The decision to push an expression is made on cost by the APS distributed query engine: Cost based split query execution against APS, Hadoop and Azure. Fantastic.
To achieve this feat PolyBase is able to hold detailed statistical information in the form of table and column level statistics. This level of knowledge about the data is lacking in Hadoop today. By having a mechanism for generating statistics APS and PolyBase can selectively assess when it is appropriate to use MapReduce and when it would be more cost-effective to simply import the data.
The results can be dramatic. Even with “small” data you can see huge data volume reduction through the MapReduce split query process and significant delegation of computation to low-cost Hadoop clusters; providing maximum efficiency and business value. Plus if you are using the APS Hadoop Region you can also draw comfort from the ultra-low latency Infiniband connection between the two regions – leading to unparalleled data transfer speeds. This offers a completely new paradigm to the world of Hadoop.

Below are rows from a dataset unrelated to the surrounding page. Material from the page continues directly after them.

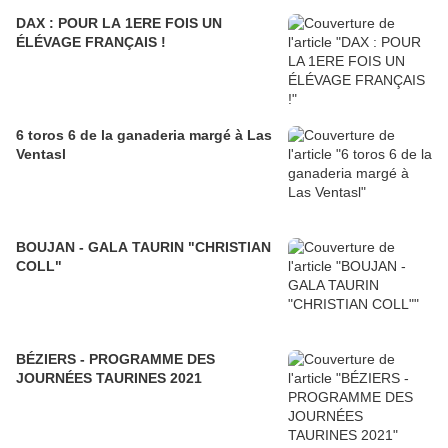
DAX : POUR LA 1ERE FOIS UN
ÉLÉVAGE FRANÇAIS !
6 toros 6 de la ganaderia margé à Las
Ventasl
BOUJAN - GALA TAURIN "CHRISTIAN
COLL"
BÉZIERS - PROGRAMME DES
JOURNÉES TAURINES 2021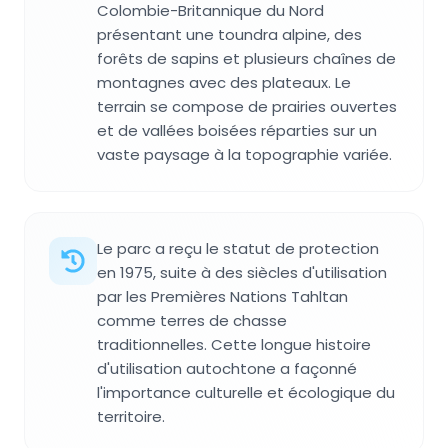
Colombie-Britannique du Nord
présentant une toundra alpine, des
forêts de sapins et plusieurs chaînes de
montagnes avec des plateaux. Le
terrain se compose de prairies ouvertes
et de vallées boisées réparties sur un
vaste paysage à la topographie variée.
Le parc a reçu le statut de protection
en 1975, suite à des siècles d'utilisation
par les Premières Nations Tahltan
comme terres de chasse
traditionnelles. Cette longue histoire
d'utilisation autochtone a façonné
l'importance culturelle et écologique du
territoire.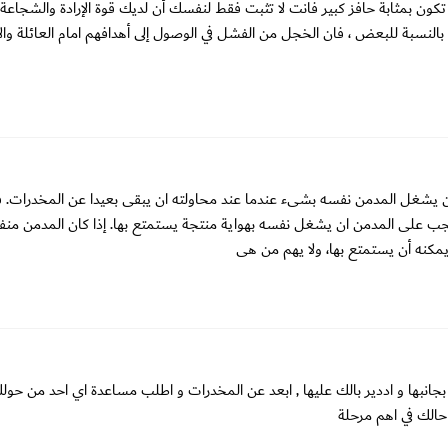
ن بمثابة حافز كبير فانت لا تثبت فقط لنفسك أن لديك قوة الإرادة والشجاعة
بالنسبة للبعض ، فان الخجل من الفشل في الوصول إلى أهدافهم امام العائلة وال
 ان يشغل المدمن نفسه بشىء عندما عند محاولته ان يبقى بعيدا عن المخدرات. 
جب على المدمن ان يشغل نفسه بهواية منتجة يستمتع بها. إذا كان المدمن منفت
 يمكنه أن يستمتع بها، ولا يهم من هى
انبها و اددير بالك عليها , ابعد عن المخدرات و اطلب مساعدة اي احد من حول
حالك في اهم مرحلة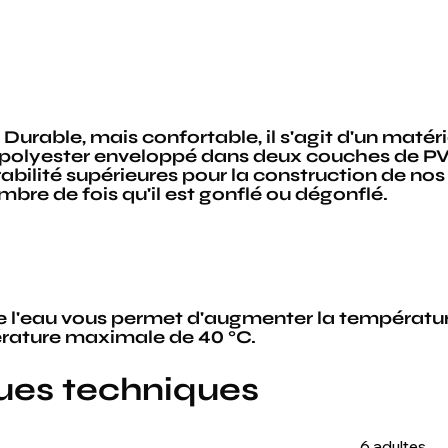
Durable, mais confortable, il s'agit d'un maté
polyester enveloppé dans deux couches de PVC 
abilité supérieures pour la construction de no
bre de fois qu'il est gonflé ou dégonflé.
 l'eau vous permet d'augmenter la température
érature maximale de 40 °C.
ques techniques
6 adultes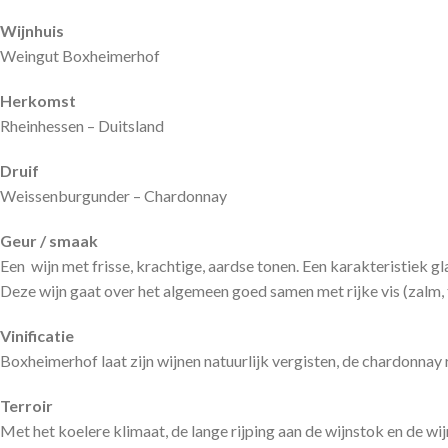
Wijnhuis
Weingut Boxheimerhof
Herkomst
Rheinhessen – Duitsland
Druif
Weissenburgunder – Chardonnay
Geur / smaak
Een wijn met frisse, krachtige, aardse tonen. Een karakteristiek g
Deze wijn gaat over het algemeen goed samen met rijke vis (zalm, t
Vinificatie
Boxheimerhof laat zijn wijnen natuurlijk vergisten, de chardonnay 
Terroir
Met het koelere klimaat, de lange rijping aan de wijnstok en de w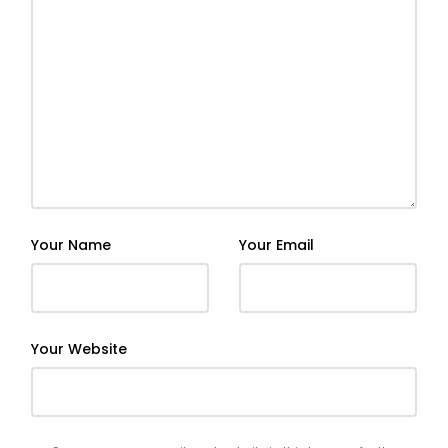
Your Name
Your Email
Your Website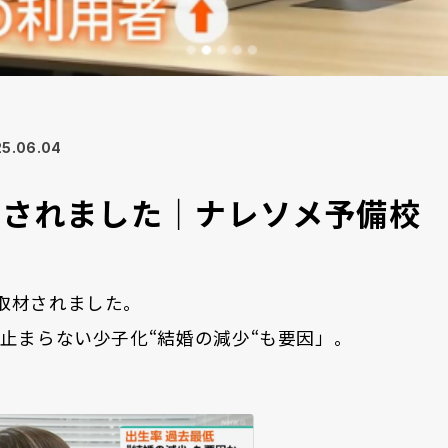
5.06.04
材されました｜ナレソメ予備校
取材されました。
 止まらない少子化“結婚の減少“も要因」。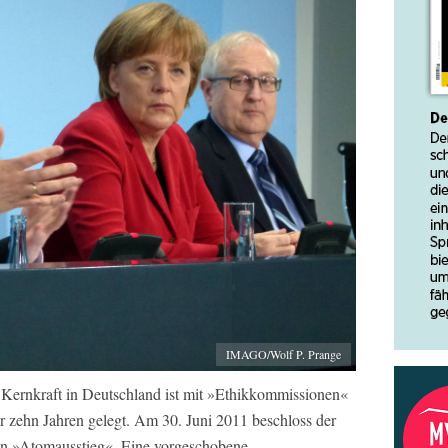
IMAGO/Wolf P. Prange
ernkraft in Deutschland ist mit »Ethikkommissionen«
r zehn Jahren gelegt. Am 30. Juni 2011 beschloss der
en »Atomausstieg«. Eine vorgeschobene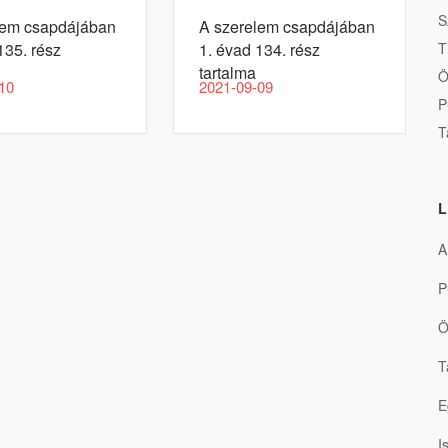
S
lem csapdájában
A szerelem csapdájában
T
135. rész
1. évad 134. rész
tartalma
Ö
10
2021-09-09
P
T
L
A
P
Ö
T
E
I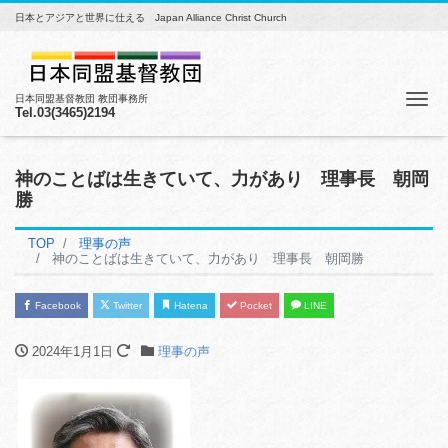
日本とアジアと世界に仕える Japan Alliance Christ Church
Me
日本同盟基督教団 教団事務所
Tel.03(3465)2194
神のことばは生きていて、力があり 理事長 朝岡
勝
TOP
理事の声
神のことばは生きていて、力があり 理事長 朝岡勝
Facebook
Twitter
Hatena
Pocket
LINE
2024年1月1日
理事の声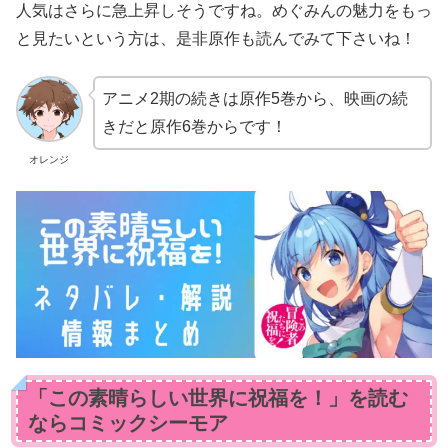
人気はさらに急上昇しそうですね。めぐみんの魅力をもっ
と見たいという方は、是非原作も読んでみて下さいね！
アニメ2期の続きは原作5巻から、映画の続
きだと原作6巻からです！
オレンジ
「この素晴らしい世界に祝福を！」を読む
ならコミックシーモア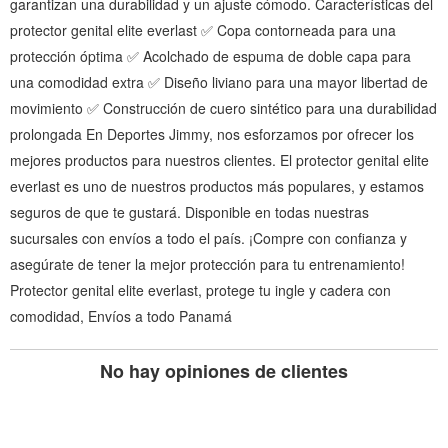
garantizan una durabilidad y un ajuste cómodo. Características del
protector genital elite everlast ✅ Copa contorneada para una
protección óptima ✅ Acolchado de espuma de doble capa para
una comodidad extra ✅ Diseño liviano para una mayor libertad de
movimiento ✅ Construcción de cuero sintético para una durabilidad
prolongada En Deportes Jimmy, nos esforzamos por ofrecer los
mejores productos para nuestros clientes. El protector genital elite
everlast es uno de nuestros productos más populares, y estamos
seguros de que te gustará. Disponible en todas nuestras
sucursales con envíos a todo el país. ¡Compre con confianza y
asegúrate de tener la mejor protección para tu entrenamiento!
Protector genital elite everlast, protege tu ingle y cadera con
comodidad, Envíos a todo Panamá
No hay opiniones de clientes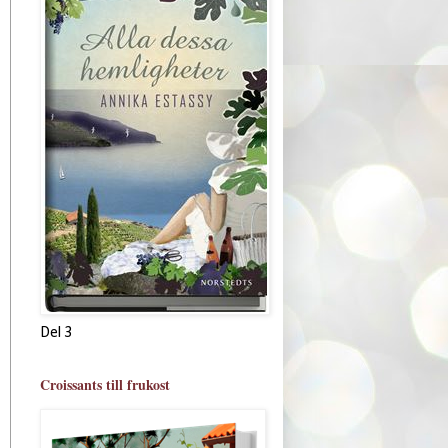
Del 3
Croissants till frukost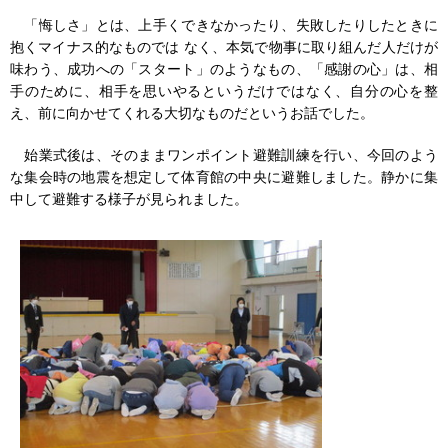
「悔しさ」とは、上手くできなかったり、失敗したりしたときに
抱くマイナス的なものでは なく、本気で物事に取り組んだ人だけが
味わう、成功への「スタート」のようなもの、「感謝の心」は、相
手のために、相手を思いやるというだけではなく、自分の心を整
え、前に向かせてくれる大切なものだというお話でした。
始業式後は、そのままワンポイント避難訓練を行い、今回のよう
な集会時の地震を想定して体育館の中央に避難しました。静かに集
中して避難する様子が見られました。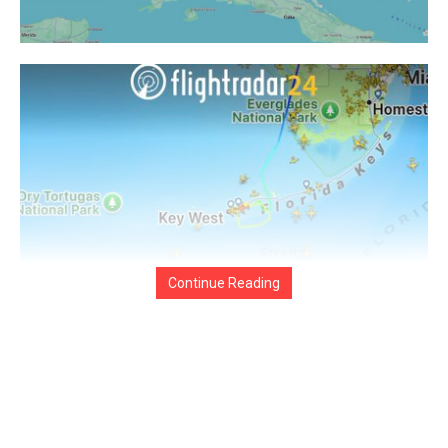
Continue Reading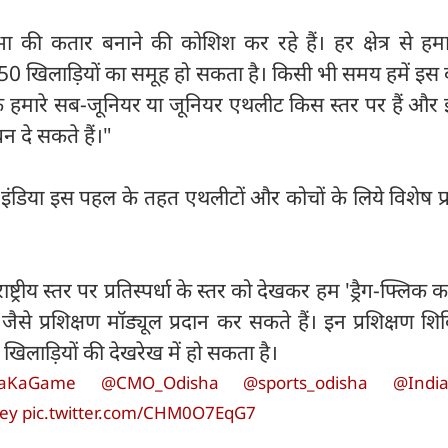
िभा की कतार बनाने की कोशिश कर रहे हैं। हर क्षेत्र से हम
0 खिलाड़ियों का समूह हो सकता है। किसी भी समय हमें इस 
ि हमारे सब-जूनियर या जूनियर एथलीट किस स्तर पर हैं और
न दे सकते हैं।"
ी इंडिया इस पहल के तहत एथलीटों और कोचों के लिये विशेष प्
 राष्ट्रीय स्तर पर प्रतिस्पर्धा के स्तर को देखकर हम 'ड्रैग-फ्लिक का
जैसे प्रशिक्षण मॉड्यूल प्रदान कर सकते हैं। इन प्रशिक्षण शिव
य खिलाड़ियों की देखरेख में हो सकता है।
iaKaGame
@CMO_Odisha
@sports_odisha
@India
key
pic.twitter.com/CHM0O7EqG7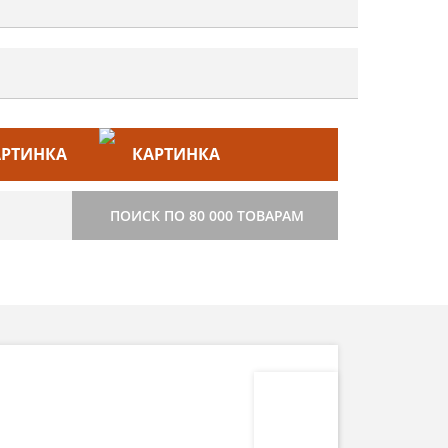
ЙС–ЛИСТ
СТРОИТЕЛЬСТВО
ПОИСК ПО 80 000 ТОВАРАМ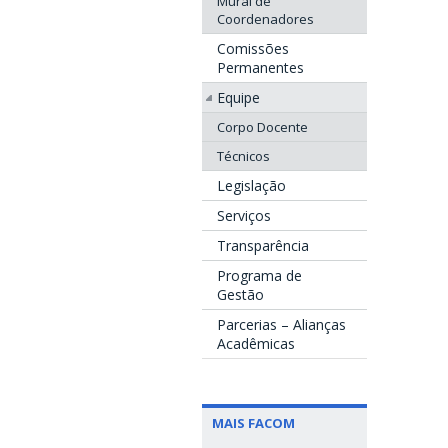
Mural de
Coordenadores
Comissões
Permanentes
Equipe
Corpo Docente
Técnicos
Legislação
Serviços
Transparência
Programa de
Gestão
Parcerias – Alianças
Acadêmicas
MAIS FACOM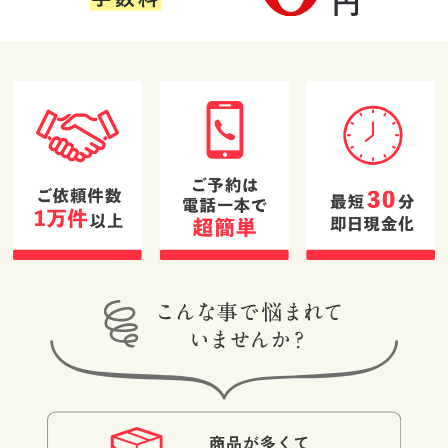
す。
た。大変気持ち
たです。
したが、状態が
(Googleのクチコミか
(Googleのクチコミか
(Googleのクチコミか
の良い方で買取
良くなかったた
ら引用)
ら引用)
ら引用)
の知見もあり信
め値段が付きま
2026年05月16日
2026年05月15日
2026年05月15日
頼してお任せす
せんでした。し
17:50
13:52
08:37
ることができま
かし価値の無い
1
1
1
した。また機会
と思っていたア
があればぜひお
クセサリーに思
願いしたいと感
いもよらない値
じました！！
段が付き大満足
です。鑑定士の
方の対応も非常
に良かったで
す。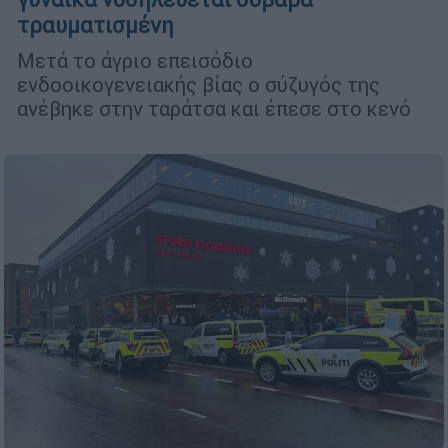
τραυματισμένη
Μετά το άγριο επεισόδιο
ενδοοικογενειακής βίας ο σύζυγός της
ανέβηκε στην ταράτσα και έπεσε στο κενό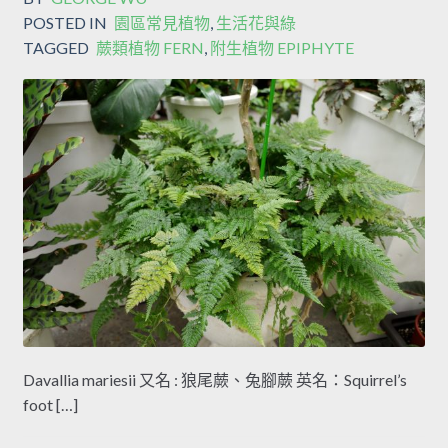
POSTED IN
園區常見植物
,
生活花與綠
TAGGED
蕨類植物 FERN
,
附生植物 EPIPHYTE
Davallia mariesii 又名 : 狼尾蕨、兔腳蕨 英名：Squirrel’s
foot […]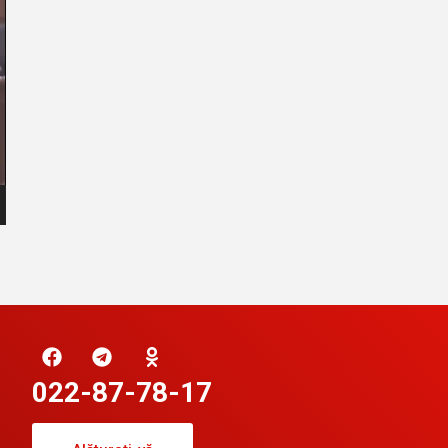
022-87-78-17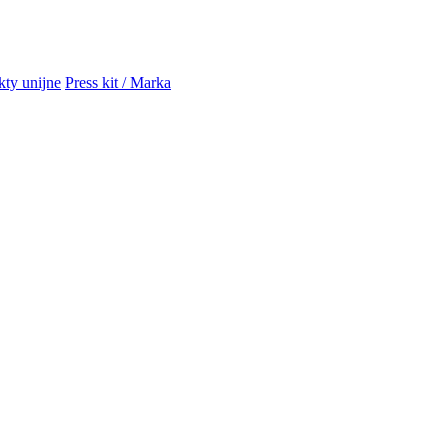
kty unijne
Press kit / Marka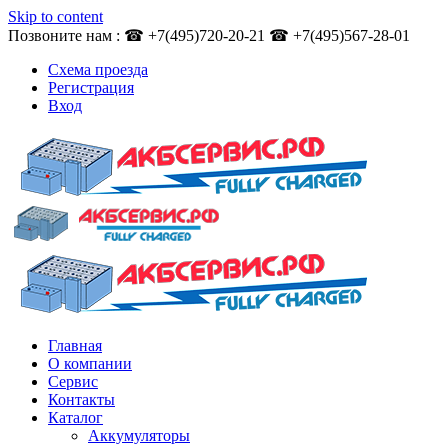
Skip to content
Позвоните нам : ☎ +7(495)720-20-21 ☎ +7(495)567-28-01
Схема проезда
Регистрация
Вход
Главная
О компании
Сервис
Контакты
Каталог
Аккумуляторы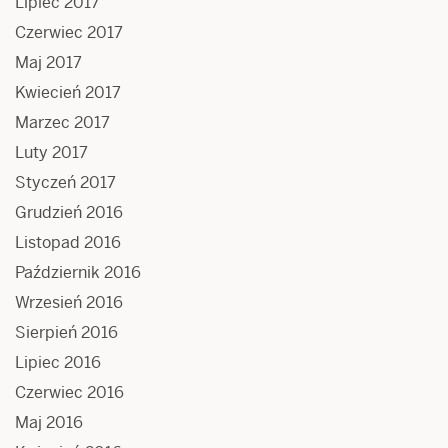
Lipiec 2017
Czerwiec 2017
Maj 2017
Kwiecień 2017
Marzec 2017
Luty 2017
Styczeń 2017
Grudzień 2016
Listopad 2016
Październik 2016
Wrzesień 2016
Sierpień 2016
Lipiec 2016
Czerwiec 2016
Maj 2016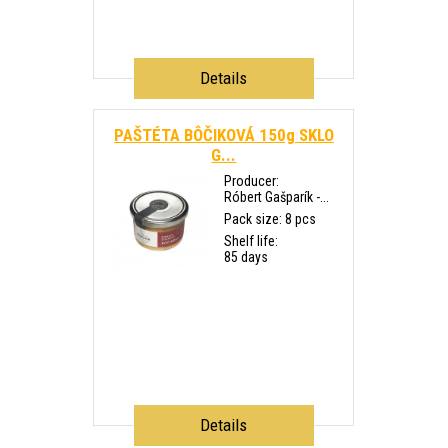
Details
PAŠTÉTA BÔČIKOVÁ 150g SKLO
G...
Producer:
Róbert Gašparík -...
Pack size: 8 pcs
Shelf life:
85 days
Details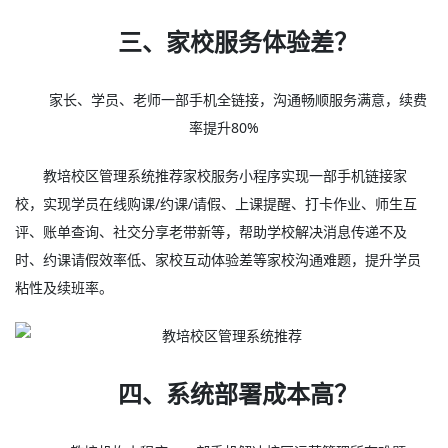
三、家校服务体验差？
家长、学员、老师一部手机全链接，沟通畅顺服务满意，续费
率提升80%
教培校区管理系统推荐家校服务小程序实现一部手机链接家
校，实现学员在线购课/约课/请假、上课提醒、打卡作业、师生互
评、账单查询、社交分享老带新等，帮助学校解决消息传递不及
时、约课请假效率低、家校互动体验差等家校沟通难题，提升学员
粘性及续班率。
四、系统部署成本高？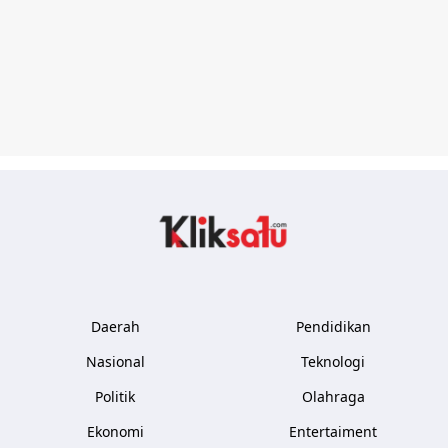
Kliksatu.com
Daerah
Pendidikan
Nasional
Teknologi
Politik
Olahraga
Ekonomi
Entertaiment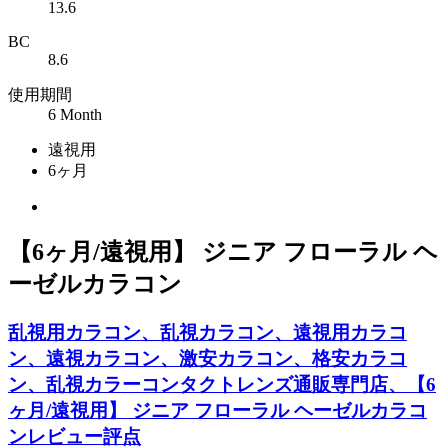
13.6
BC
8.6
使用期間
6 Month
遠視用
6ヶ月
【6ヶ月/遠視用】 ジニア フローラル ヘ
ーゼルカラコン
乱視用カラコン、乱視カラコン、遠視用カラコ
ン、遠視カラコン、激安カラコン、格安カラコ
ン、乱視カラーコンタクトレンズ通販専門店、【6
ヶ月/遠視用】 ジニア フローラル ヘーゼルカラコ
ンレビュー評点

Did I mention that all this is possible with just T-SQL? Literally there is nothing to really “learn” in order to be able to write PolyBase queries. If you can write T-SQL then you can query any PolyBase-enabled data source.
That is really important.
Think about how many users know T-SQL. Having a technology that is SQL-based is massive for adoption. Many projects have failed in the adoption phase only to wither on the vine. Imagine how many of your users would be able to simply access all of their data, gaining new insights, using nothing but their existing T-SQL skills thanks to PolyBase.
PolyBase changes the game and is available now in APS.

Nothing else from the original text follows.